Having won the referendum vote on NATO in March, Felipe González decided to call a General Election in June 1986, rather than run the full four-year term and wait until the autumn. An evaluation of the first PSOE government's foreign policy achievements would leave a question mark as far as NATO was concerned (largely because it was not clear what the Government's aims had been). But there could be no doubt that entry into the EC and the unblocking of the negotiations on Gibraltar had been the Government's two major successes.

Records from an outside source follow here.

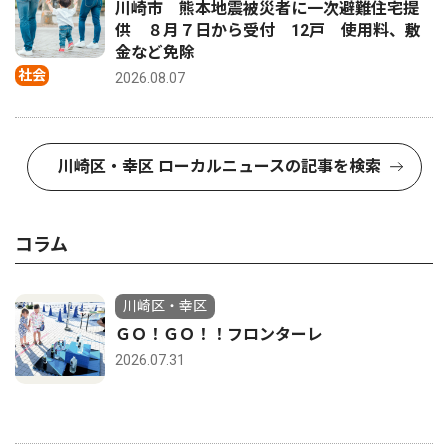
川崎市 熊本地震被災者に一次避難住宅提
供 ８月７日から受付 12戸 使用料、敷
金など免除
社会
2026.08.07
川崎区・幸区 ローカルニュースの記事を検索
コラム
川崎区・幸区
ＧＯ！ＧＯ！！フロンターレ
2026.07.31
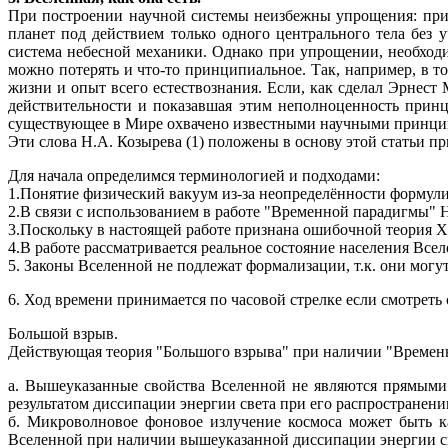
При построении научной системы неизбежны упрощения: прих
планет под действием только одного центрального тела без
система небесной механики. Однако при упрощении, необходи
можно потерять и что-то принципиальное. Так, например, в 
жизни и опыт всего естествознания. Если, как сделал Эрнест
действительности и показавшая этим неполноценность принц
существующее в Мире охвачено известными научными принци
Эти слова Н.А. Козырева (1) положены в основу этой статьи п
Для начала определимся терминологией и подходами:
1.Понятие физический вакуум из-за неопределённости формул
2.В связи с использованием в работе "Временной парадигмы" 
3.Поскольку в настоящей работе признана ошибочной теория 
4.В работе рассматривается реальное состояние населения Всел
5. Законы Вселенной не подлежат формализации, т.к. они могу
6. Ход времени принимается по часовой стрелке если смотреть 
Большой взрыв.
Действующая теория "Большого взрыва" при наличии "Временн
а. Вышеуказанные свойства Вселенной не являются прямыми 
результатом диссипации энергии света при его распространени
б. Микроволновое фоновое излучение космоса может быть к
Вселенной при наличии вышеуказанной диссипации энергии с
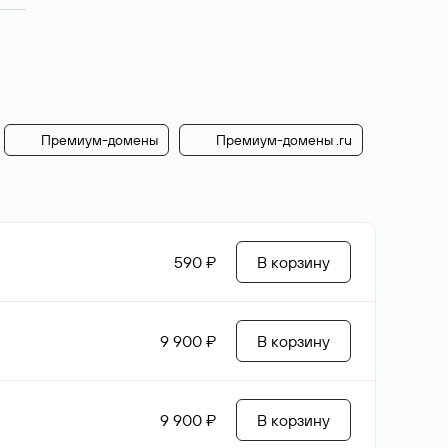
Премиум-домены
Премиум-домены .ru
590 ₽
В корзину
9 900 ₽
В корзину
9 900 ₽
В корзину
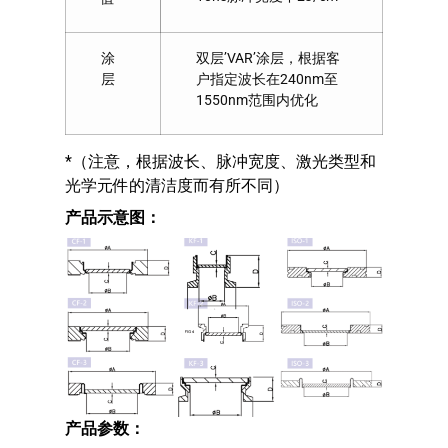
涂
双层’VAR’涂层，根据客
层
户指定波长在240nm至
1550nm范围内优化
*（注意，根据波长、脉冲宽度、激光类型和
光学元件的清洁度而有所不同）
产品示意图：
产品参数：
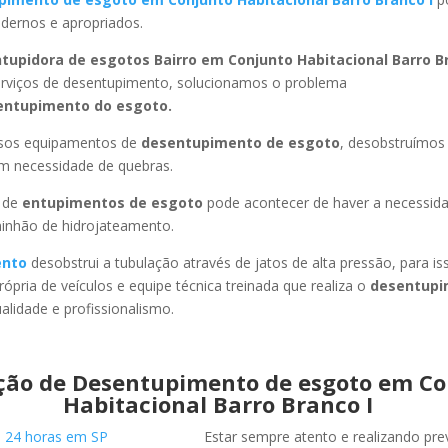
ernos e apropriados.
tupidora de esgotos Bairro em Conjunto Habitacional Barro Br
rviços de desentupimento, solucionamos o problema
entupimento do esgoto.
ssos equipamentos de
desentupimento de esgoto
, desobstruímo
em necessidade de quebras.
 de
entupimentos de esgoto
pode acontecer de haver a necessid
minhão de hidrojateamento.
ento
desobstrui a tubulação através de jatos de alta pressão, para 
ópria de veículos e equipe técnica treinada que realiza o
desentupi
lidade e profissionalismo.
ção de Desentupimento de esgoto em Co
Habitacional Barro Branco I
Estar sempre atento e realizando pr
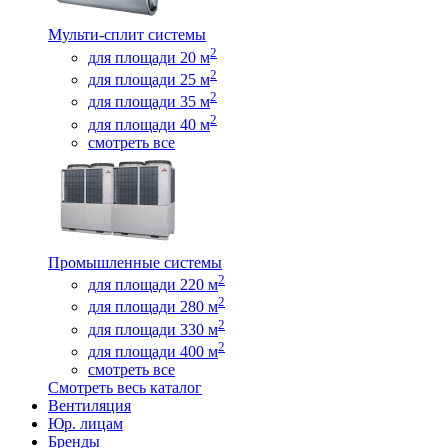
Мульти-сплит системы
2
для площади 20 м
2
для площади 25 м
2
для площади 35 м
2
для площади 40 м
смотреть все
Промышленные системы
2
для площади 220 м
2
для площади 280 м
2
для площади 330 м
2
для площади 400 м
смотреть все
Смотреть весь каталог
Вентиляция
Юр. лицам
Бренды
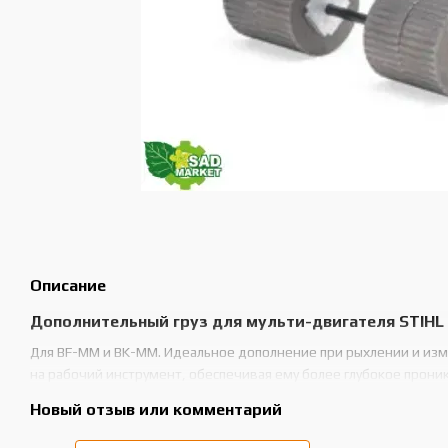
Описание
Дополнительный груз для мульти-двигателя STIHL
Для BF-MM и BK-MM. Идеальное дополнение при рыхлении и из
на рабочий инструмент, обеспечивая ему более глубокое прони
Новый отзыв или комментарий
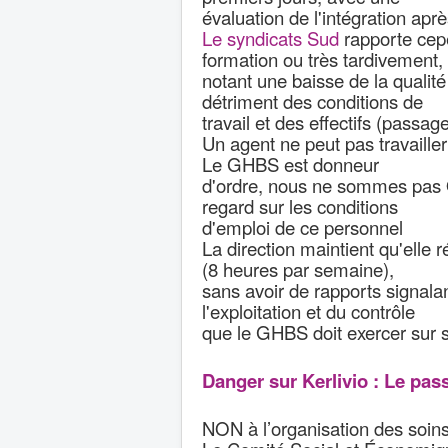
évaluation de l'intégration aprè
Le syndicats Sud
rapporte cepe
formation ou très tardivement,
notant une baisse de la qualité
détriment des conditions de
travail et des effectifs (passa
Un agent ne peut pas travailler
Le GHBS est donneur
d'ordre, nous ne sommes pas O
regard sur les conditions
d'emploi de ce personnel
La direction maintient qu'elle 
(8 heures par semaine),
sans avoir de rapports signal
l'exploitation et du contrôle
que le GHBS doit exercer sur s
Danger sur Kerlivio : Le pass
NON à l’organisation des soins 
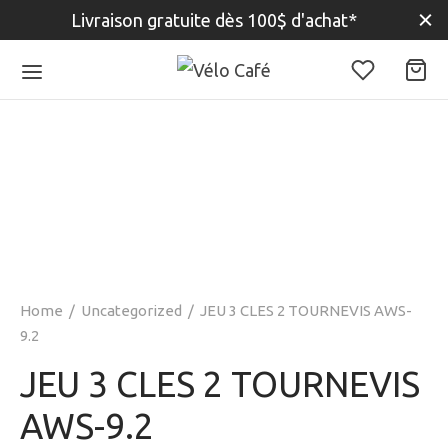
Livraison gratuite dès 100$ d'achat*
Home
/
Uncategorized
/
JEU 3 CLES 2 TOURNEVIS AWS-
9.2
JEU 3 CLES 2 TOURNEVIS
AWS-9.2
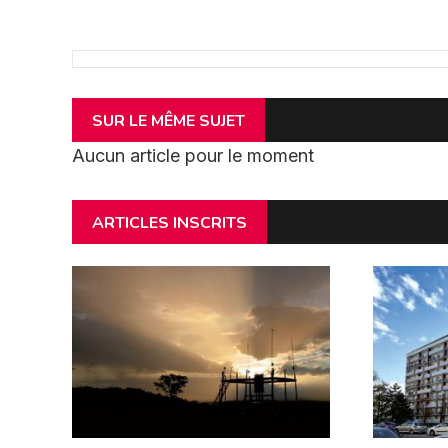
SUR LE MÊME SUJET
Aucun article pour le moment
ARTICLES INSCRITS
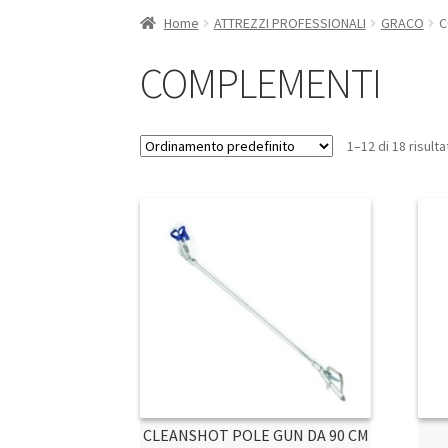
Home
ATTREZZI PROFESSIONALI
GRACO
C
COMPLEMENTI
1–12 di 18 risulta
CLEANSHOT POLE GUN DA 90 CM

Sr González comfortably won a second term, and just as he had done after his first victory, he included references to Gibraltar when presenting his new Government's programme in the Congress on 22 July. He expressed the hope that an agreement could be reached between Britain and Spain by 1990 on the decolonisation of Gibraltar. Setting a target date—a least for an agreement on procedures and a timetable, however long-term—at least gave the impression that the Government was determined not to let up the pressure on Britain. It would also give Felipe González the whole of his second term in which to achieve this objective and earn himself a place in the history books; he may perhaps have envisaged that a third successive term with himself at the helm could not be guaranteed. If that was the case, he was being over-optimistic about Gibraltar, although unduly pessimistic about his chances of continuing as Prime Minister into the following decade.
A sign of British concession soon came—though hardly enough to encourage Sr González that his target was likely to be met.